Car il n’est pas question que tout le monde reprenne le travail, même le 11 mai : « Tous les autres projets et le reste de nos missions sont toujours et jusqu’à nouvel ordre suspendus. » Non seulement le Louvre est presque entièrement à l’arrêt pendant le confinement, mais il le restera encore au moins jusqu’en septembre pour beaucoup d’agents, y compris les conservateurs pas concernées par les deux expositions déjà citées, ou par « Un duel romantique », celle du Musée Delacroix qui devait avoir lieu à l’automne et qui est toujours programmée et elle aussi prioritaire. Heureusement, l’indispensable exposition de la Petite Galerie « Figure d’artiste » (dont le co-commissaire est Jean-Luc Martinez), qui devait s’interrompre le 29 juin 2020, sera prolongée sur l’année…
Comme le précise en effet le président-directeur du Louvre dans son mail : « Maintenant que cette liste des projets à relancer en mai et juin est établie, nous devons répertorier les moyens humains et logistiques correspondants. Il s’agit d’identifier les personnels à mobiliser en mai et juin lors de cette deuxième phase du plan de continuité d’activité (PCA).
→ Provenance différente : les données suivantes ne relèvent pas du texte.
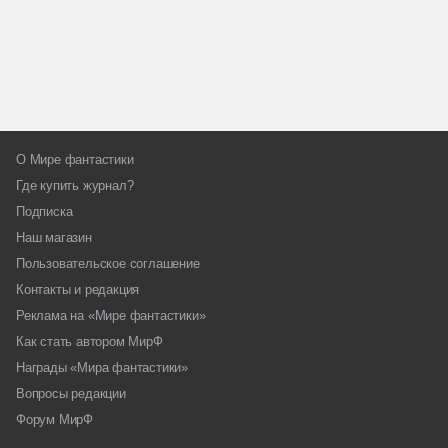
О Мире фантастики
Где купить журнал?
Подписка
Наш магазин
Пользовательское соглашение
Контакты и редакция
Реклама на «Мире фантастики»
Как стать автором МирФ
Награды «Мира фантастики»
Вопросы редакции
Форум МирФ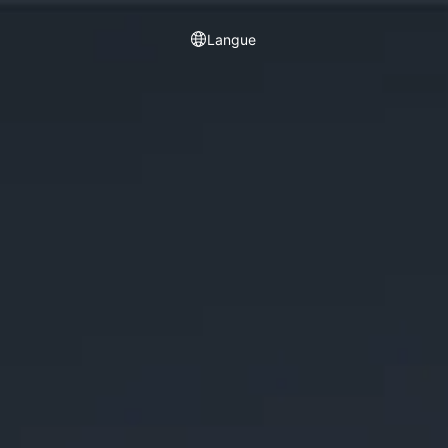
Español
Português
Langue
KR
ID
한국인
Indonesia
DE
FR
Deutschland
Français
TR
AR
Türkçe
عربى
VN
TH
Việt Nam
แบบไทย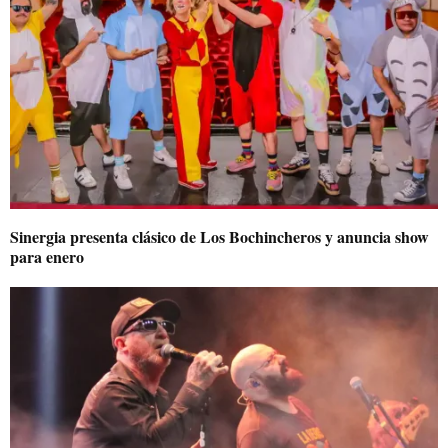
Sinergia presenta clásico de Los Bochincheros y anuncia show
para enero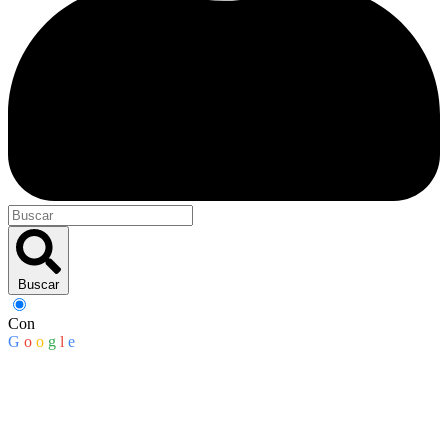
Buscar
Con
G
o
o
g
l
e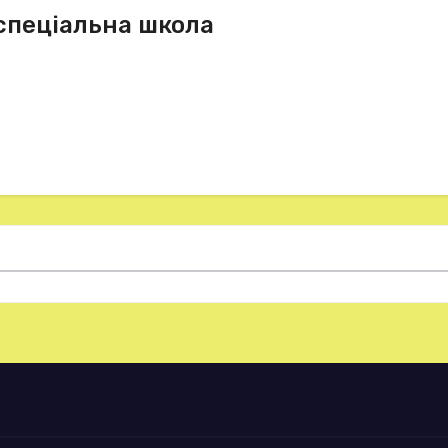
спеціальна школа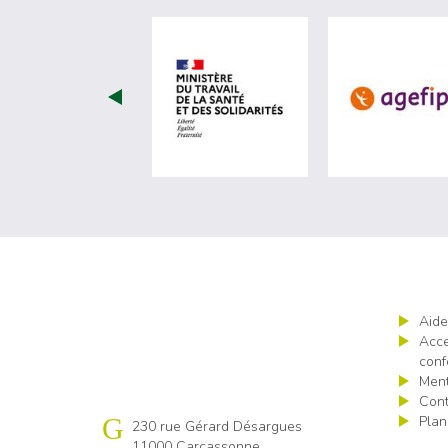
visiter les site de Minist
Aide
Acce
conf
Ment
Cont
Plan
Cap emploi 11
230 rue Gérard Désargues
11000 Carcassonne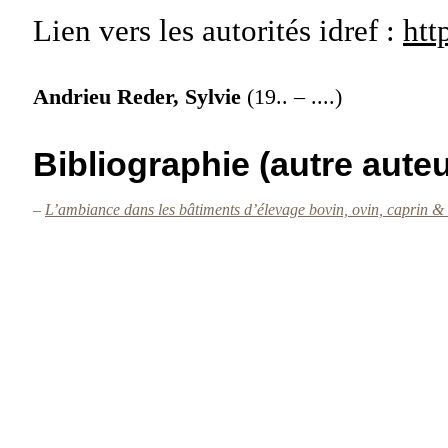
Lien vers les autorités
idref :
htt
Andrieu Reder, Sylvie
(19.. – ....)
Bibliographie (autre auteu
–
L’ambiance dans les bâtiments d’élevage bovin, ovin, caprin 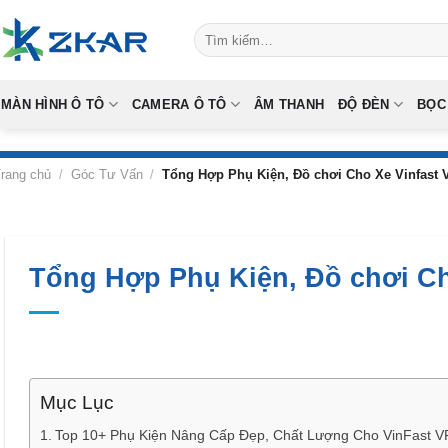
Skip
Tìm
to
kiếm:
content
MÀN HÌNH Ô TÔ
CAMERA Ô TÔ
ÂM THANH
ĐỘ ĐÈN
BỌC
rang chủ
/
Góc Tư Vấn
/
Tổng Hợp Phụ Kiện, Đồ chơi Cho Xe Vinfast
Tổng Hợp Phụ Kiện, Đồ chơi Ch
Mục Lục
Top 10+ Phụ Kiện Nâng Cấp Đẹp, Chất Lượng Cho VinFast 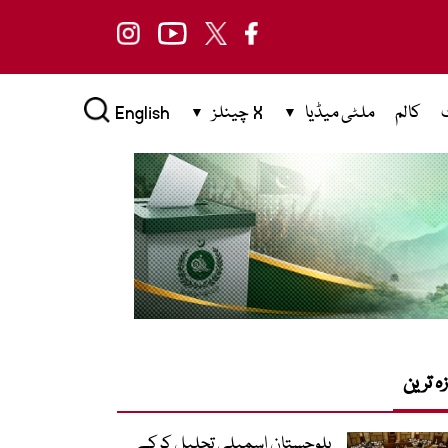
کالم
ملٹی میڈیا
X چینلز
English
زہ ترین
بلوچستان اسمبلی تحلیل کرکے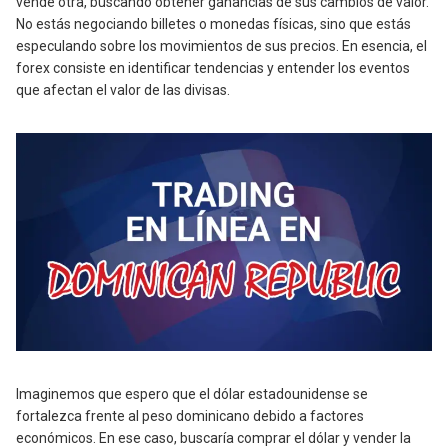
vende otra, buscando obtener ganancias de sus cambios de valor.
No estás negociando billetes o monedas físicas, sino que estás
especulando sobre los movimientos de sus precios. En esencia, el
forex consiste en identificar tendencias y entender los eventos
que afectan el valor de las divisas.
Imaginemos que espero que el dólar estadounidense se
fortalezca frente al peso dominicano debido a factores
económicos. En ese caso, buscaría comprar el dólar y vender la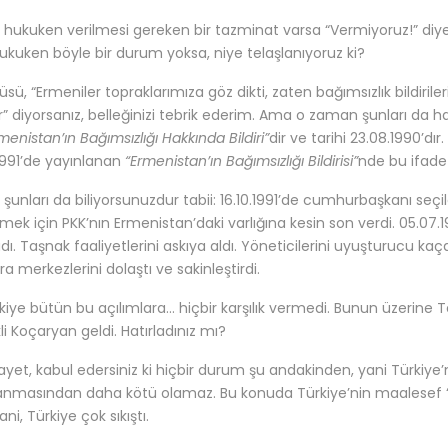
, hukuken verilmesi gereken bir tazminat varsa “Vermiyoruz!” diy
ukuken böyle bir durum yoksa, niye telaşlanıyoruz ki?
sü, “Ermeniler topraklarımıza göz dikti, zaten bağımsızlık bildiri
r” diyorsanız, belleğinizi tebrik ederim. Ama o zaman şunları da ha
menistan’ın Bağımsızlığı Hakkında Bildiri”
dir ve tarihi 23.08.1990’d
1991’de yayınlanan
“Ermenistan’ın Bağımsızlığı Bildirisi”
nde bu ifade
 şunları da biliyorsunuzdur tabii: 16.10.1991’de cumhurbaşkanı seçile
lmek için PKK’nın Ermenistan’daki varlığına kesin son verdi. 05.07
ı. Taşnak faaliyetlerini askıya aldı. Yöneticilerini uyuşturucu kaç
a merkezlerini dolaştı ve sakinleştirdi.
kiye bütün bu açılımlara… hiçbir karşılık vermedi. Bunun üzerine
li Koçaryan geldi. Hatırladınız mı?
ayet, kabul edersiniz ki hiçbir durum şu andakinden, yani Türkiye
anmasından daha kötü olamaz. Bu konuda Türkiye’nin maalesef “z
ani, Türkiye çok sıkıştı.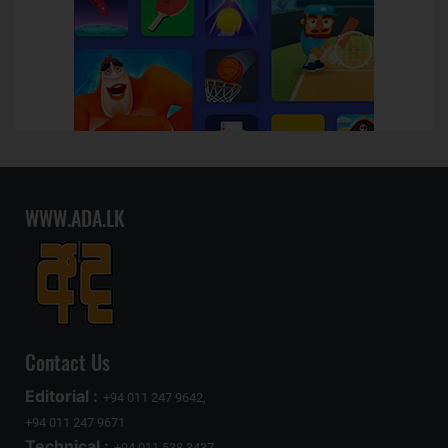
WWW.ADA.LK
Contact Us
Editorial :
+94 011 247 9642,
+94 011 247 9671
Technical :
+94 011 538 3437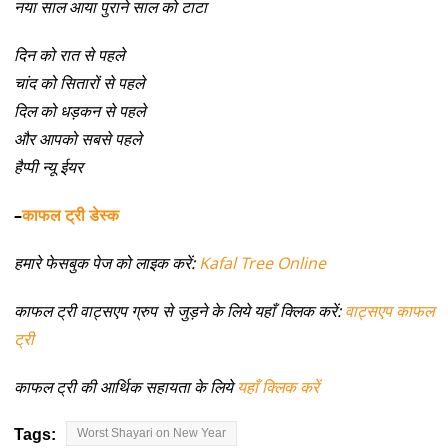
नया साल आया पुराने साल को टाटा
दिन को रात से पहले
चांद को सितारों से पहले
दिल को धड़कन से पहले
और आपको सबसे पहले
हैप्पी न्यू ईयर
–
काफल ट्री डेस्क
हमारे फेसबुक पेज को लाइक करें:
Kafal Tree Online
काफल ट्री वाट्सएप ग्रुप से जुड़ने के लिये यहाँ क्लिक करें:
वाट्सएप काफल
ट्री
काफल ट्री की आर्थिक सहायता के लिये
यहाँ क्लिक करें
Tags:
Worst Shayari on New Year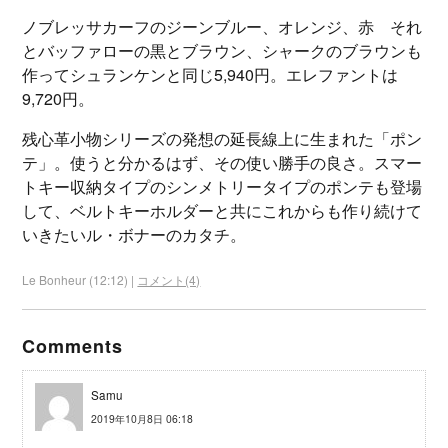
ノブレッサカーフのジーンブルー、オレンジ、赤 それ
とバッファローの黒とブラウン、シャークのブラウンも
作ってシュランケンと同じ5,940円。エレファントは
9,720円。
残心革小物シリーズの発想の延長線上に生まれた「ポン
テ」。使うと分かるはず、その使い勝手の良さ。スマー
トキー収納タイプのシンメトリータイプのポンテも登場
して、ベルトキーホルダーと共にこれからも作り続けて
いきたいル・ボナーのカタチ。
Le Bonheur (12:12) |
コメント(4)
Comments
Samu
2019年10月8日 06:18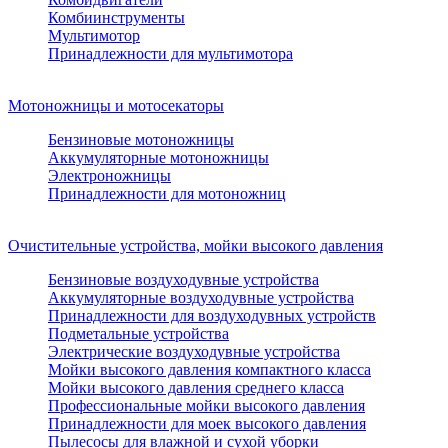
Комбиинструменты
Мультимотор
Принадлежности для мультимотора
Мотоножницы и мотосекаторы
Бензиновые мотоножницы
Аккумуляторные мотоножницы
Электроножницы
Принадлежности для мотоножниц
Очистительные устройства, мойки высокого давления
Бензиновые воздуходувные устройства
Аккумуляторные воздуходувные устройства
Принадлежности для воздуходувных устройств
Подметальные устройства
Электрические воздуходувные устройства
Мойки высокого давления компактного класса
Мойки высокого давления среднего класса
Профессиональные мойки высокого давления
Принадлежности для моек высокого давления
Пылесосы для влажной и сухой уборки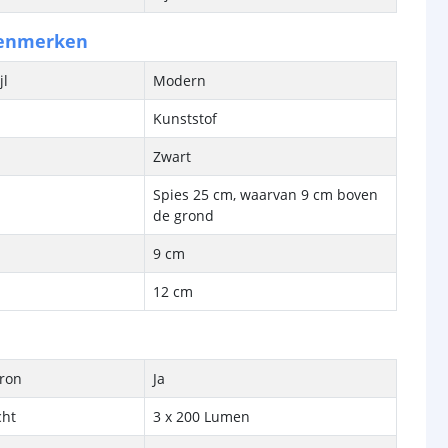
kenmerken
jl
Modern
Kunststof
Zwart
Spies 25 cm, waarvan 9 cm boven
de grond
9 cm
12 cm
bron
Ja
cht
3 x 200 Lumen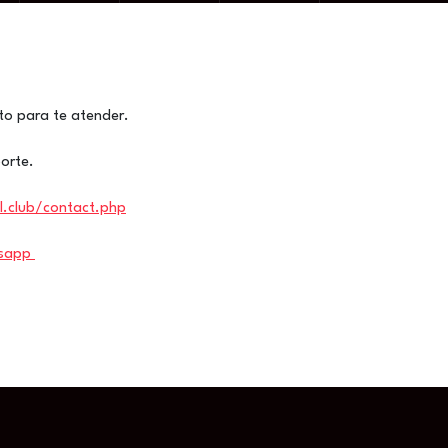
to para te atender.
orte.
al.club/contact.php
tsapp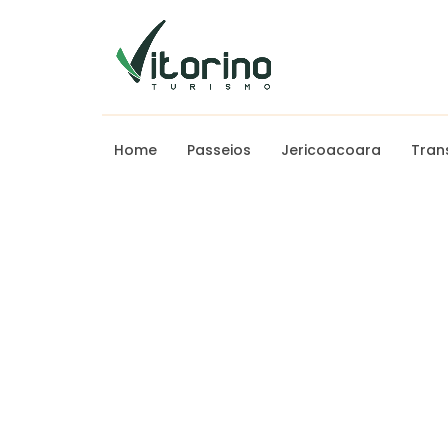
Home
Passeios
Jericoacoara
Tran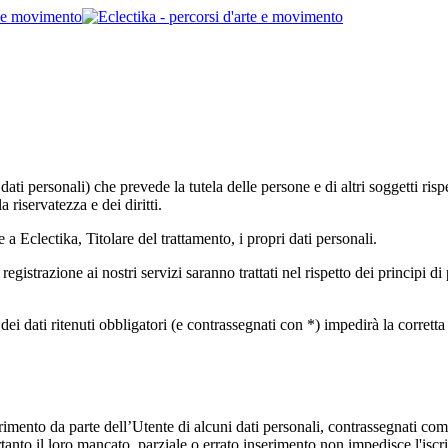
i personali) che prevede la tutela delle persone e di altri soggetti rispet
a riservatezza e dei diritti.
 Eclectika, Titolare del trattamento, i propri dati personali.
 registrazione ai nostri servizi saranno trattati nel rispetto dei principi d
i dati ritenuti obbligatori (e contrassegnati con *) impedirà la corretta reg
erimento da parte dell’Utente di alcuni dati personali, contrassegnati com
pertanto il loro mancato, parziale o errato inserimento non impedisce l'iscri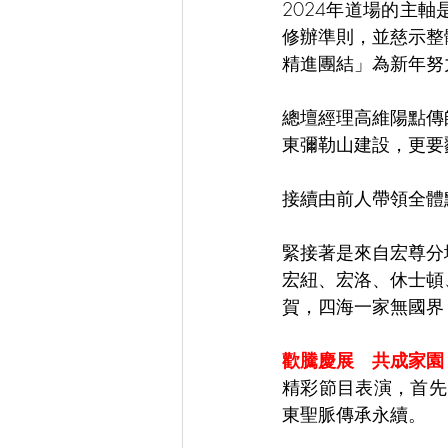
2024年道場的主
修辦準則，並慈示整
精進團結」為新年努
總壇經理高維陽點傳
東彌勒山建設，更要
接續由前人帶領全體
緊接著是來自宏尊分
宏紐、宏洛、休士頓
賀，四海一家無國界
歡騰慶展　共成家園
精彩節目表演，首先
東聖脈傳承永續。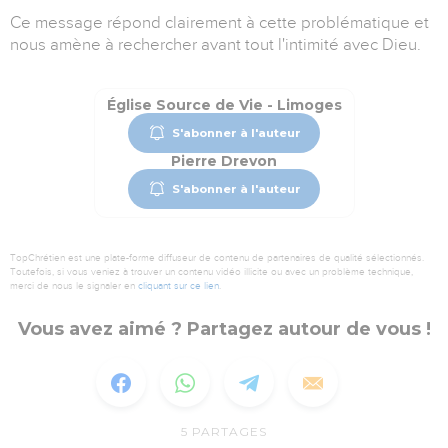
Ce message répond clairement à cette problématique et
nous amène à rechercher avant tout l'intimité avec Dieu.
Église Source de Vie - Limoges
S'abonner à l'auteur
Pierre Drevon
S'abonner à l'auteur
TopChrétien est une plate-forme diffuseur de contenu de partenaires de qualité sélectionnés.
Toutefois, si vous veniez à trouver un contenu vidéo illicite ou avec un problème technique,
merci de nous le signaler en
cliquant sur ce lien
.
Vous avez aimé ? Partagez autour de vous !
5
PARTAGES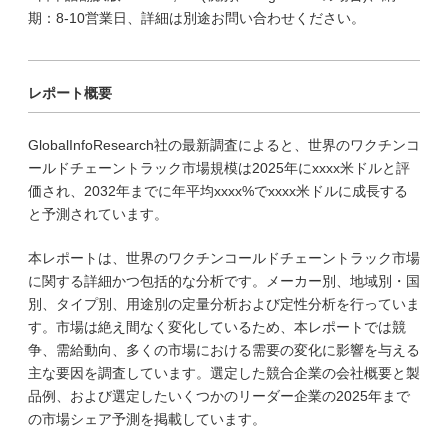
期：8-10営業日、詳細は別途お問い合わせください。
レポート概要
GlobalInfoResearch社の最新調査によると、世界のワクチンコ
ールドチェーントラック市場規模は2025年にxxxx米ドルと評
価され、2032年までに年平均xxxx%でxxxx米ドルに成長する
と予測されています。
本レポートは、世界のワクチンコールドチェーントラック市場
に関する詳細かつ包括的な分析です。メーカー別、地域別・国
別、タイプ別、用途別の定量分析および定性分析を行っていま
す。市場は絶え間なく変化しているため、本レポートでは競
争、需給動向、多くの市場における需要の変化に影響を与える
主な要因を調査しています。選定した競合企業の会社概要と製
品例、および選定したいくつかのリーダー企業の2025年まで
の市場シェア予測を掲載しています。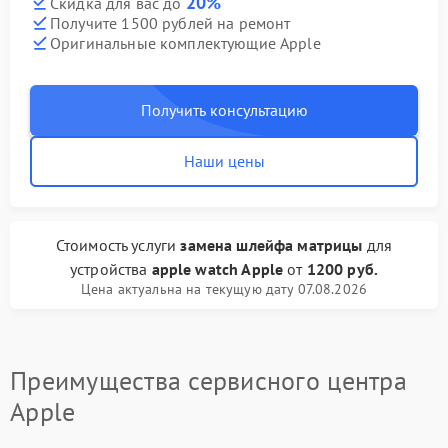
20%
Скидка для вас до
Получите 1500 рублей на ремонт
Оригинальные комплектующие Apple
Получить консультацию
Наши цены
Стоимость услуги
замена шлейфа матрицы
для
устройства
apple watch Apple
от
1200 руб.
Цена актуальна на текущую дату 07.08.2026
Преимущества сервисного центра
Apple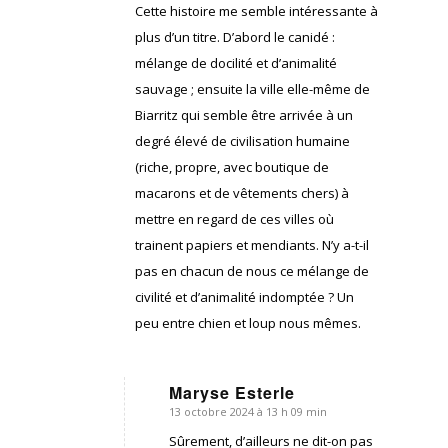
:
Cette histoire me semble intéressante à
plus d’un titre. D’abord le canidé :
mélange de docilité et d’animalité
sauvage ; ensuite la ville elle-même de
Biarritz qui semble être arrivée à un
degré élevé de civilisation humaine
(riche, propre, avec boutique de
macarons et de vêtements chers) à
mettre en regard de ces villes où
trainent papiers et mendiants. N’y a-t-il
pas en chacun de nous ce mélange de
civilité et d’animalité indomptée ? Un
peu entre chien et loup nous mêmes.
Maryse Esterle
13 octobre 2024 à 13 h 09 min
dit
:
Sûrement, d’ailleurs ne dit-on pas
Pour rappel, lors de la phase 1 du PCA, seules les fonctions prioritaires pour assurer la sécurité et la maintenance ont été et restent mobilisées.
J’ai donc demandé à chaque directeur de constituer la liste restrictive des personnes qui doivent être mobilisées à partir du 11 mai pour chacun de ces projets définis ci-dessus, soit en venant sur place – ce qui devrait relever de l’exception -, soit en travaillant à distance ( et pour cela identifier les personnels à équiper). Dans tous les cas, il faudra donc, quand le métier le permet, privilégier le télétravail pour limiter la présence dans le musée.
 »
Le télétravail sera donc enfin autorisé, mais uniquement de manière limitée, pour les projets prioritaires que l’on vient de voir. Les autres n’auront toujours pas le droit de travailler. Et certains ne pourront pas revenir au musée (même si c’était nécessaire) car « nous ne pourrons pas revenir manger à la cantine tous ensemble, il faudra donc que certains restent à la maison ».

Il est de plus en plus évident qu’outre tous les autres, il y a un grave problème d’organisation au Louvre, malgré le nombre de cadres de direction (voir cet article). Cela s’était déjà vu notamment avec les expositions Vermeer et Valentin, avec la restauration de la salle des États et le déménagement de la Joconde cet été, et désormais avec la crise du coronavirus. À chaque fois cela donne lieu à un véritable feuilleton que vous pouvez suivre en exclusivité sur La Tribune de l’Art plutôt que sur Netflix. Car évidemment, cette nouvelle saison n’est pas terminée : un Comité d’hygiène de sécurité et des conditions de travail est prévu le 24 avril. La suite au prochain épisode.